— Published 10 May 2022

In Russia, the athletes parade and display themselves

Embarrassing. Neutrality has been the norm among Russian athletes since the start of the conflict in Ukraine, but more and more of them are openly showing their support for Vladimir Putin. At the head of the procession, the gymnasts.

The TASS agency reports that Nikita Nagornyy, a four-time Olympic medallist who won the team all-around title at the Tokyo Games last summer, took a very active part in the Victory Day parade in Moscow on Monday 9 May. Organised every year on the same date, the parade commemorates the victory of the Soviet Red Army over Nazi Germany on 9 May 1945.

The Russian gymnast marched in the units of the national corps of young army cadets. According to TASS, he then confided that he wanted to call his grandparents. “When I told them that I would take part in the Victory Day parade at the head of the Yunarmiya group, they burst into tears,” explained Nikita Nagornyy.

On Monday 9 May, Nikita Nagornyy was not the only Russian athlete present in Moscow to show his patriotism and support for the Kremlin regime. Angelina Melnikova, also a multiple Olympic medallist at Rio 2016 and Tokyo 2020 in gymnastics, also marched on Red Square.

The young woman was not afraid to show off. The website Gymnovosti posted a photo on its Twitter account of her posing with a Russian army veteran, holding a cardboard box marked with the letter Z, the militaristic symbol associated with supporters of the invasion of Ukraine (photo above).

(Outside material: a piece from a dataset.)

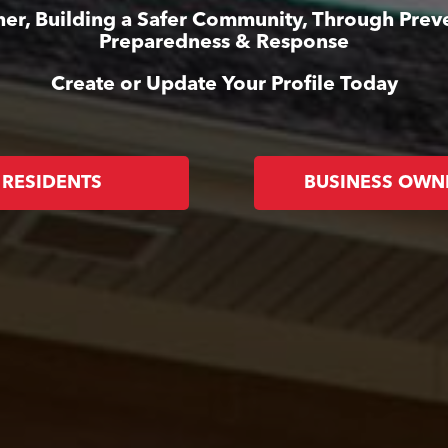
er, Building a Safer Community, Through Prev
Preparedness & Response
Create or Update Your Profile Today
RESIDENTS
BUSINESS OWN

According to Russian media reports, two other Olympic medallists, wrestlers Roman Vlasov and Musa Evloev, also took part in the parade on Monday 9 May in Moscow.

They are not the first. Svetlana Khorkina, one of the legends of Russian gymnastics, seven times Olympic medallist between Atlanta 1996 and Athens 2004, had opened the way by sharing on her Instagram account several pictures of her displaying the letter Z. One of them was accompanied by the caption: “A campaign for those who are not ashamed to be Russian“.

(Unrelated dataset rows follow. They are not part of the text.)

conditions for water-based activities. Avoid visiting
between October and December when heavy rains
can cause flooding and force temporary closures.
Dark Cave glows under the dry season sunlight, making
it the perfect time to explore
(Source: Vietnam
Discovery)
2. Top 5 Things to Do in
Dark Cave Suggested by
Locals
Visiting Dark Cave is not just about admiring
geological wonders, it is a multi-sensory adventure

Svetlana Khorkina, 43, has never hidden her support for the Kremlin regime. She entered politics at the end of her sports career and was Vladimir Putin’s sports advisor.

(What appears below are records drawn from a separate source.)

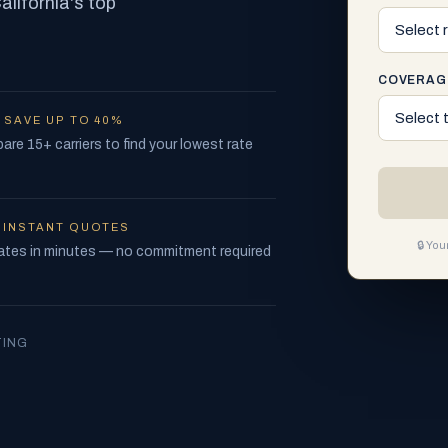
lifornia's top
COVERAG
—
SAVE UP TO 40%
re 15+ carriers to find your lowest rate
—
INSTANT QUOTES
🔒 Yo
ates in minutes — no commitment required
TING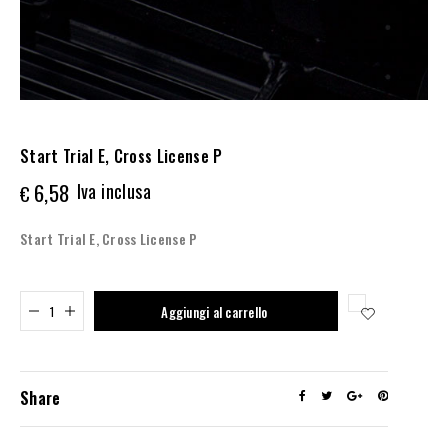
Start Trial E, Cross License P
6,58
Iva inclusa
€
Start Trial E, Cross License P
Added to cart
Aggiungi al carrello
Share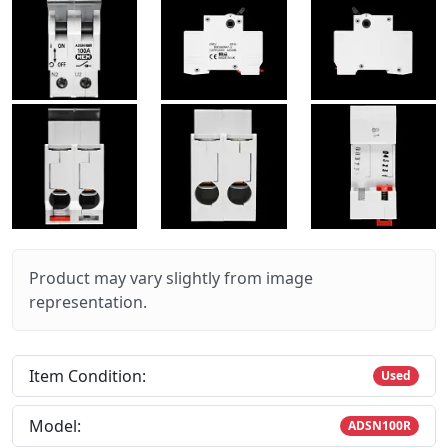
Product may vary slightly from image
representation.
Item Condition:
Used
Model:
ADSN100R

The ceremonies commemorating the annexation of Crimea by Russia on 18 March were also marked by the remarkable presence of several Russian sports figures at the Luzhniki Stadium. At the top of the list was the swimmer Evgeny Rylov, Olympic champion in the 100 and 200m backstroke last summer in Tokyo.

After being suspended by the International Swimming Federation (FINA) for breaking its rules by appearing at a political event, Evgeny Rylov defended himself by explaining that he only wanted to honour an invitation to a concert. He then defied FINA by lining up at the national swimming championships, despite being banned from competition.

Several other athletes, including gymnastics sisters Dina and Arina Averina, participated in the Luzhnik Stadium commemorations. Some of them even displayed their medals and the Z symbol.

Earlier this month, a young Russian gymnast, Ivan Kuliak, stood on the podium of an international competition in Doha wearing a shirt with the letter Z hastily sewn on. The International Gymnastics Federation (FIG) has announced an investigation. Ivan Kuliak could also be suspended.

For the international sports authorities, the resolutely militaristic stance of certain Russian athletes is a serious headache. Should they be sanctioned for displaying their patriotism? FINA decided to suspend Evgeny Rylov for nine months. But the sanction did not seem to affect the swimmer much. He explained to his country’s media: “I was already banned from all competitions anyway because of my nationality alone.”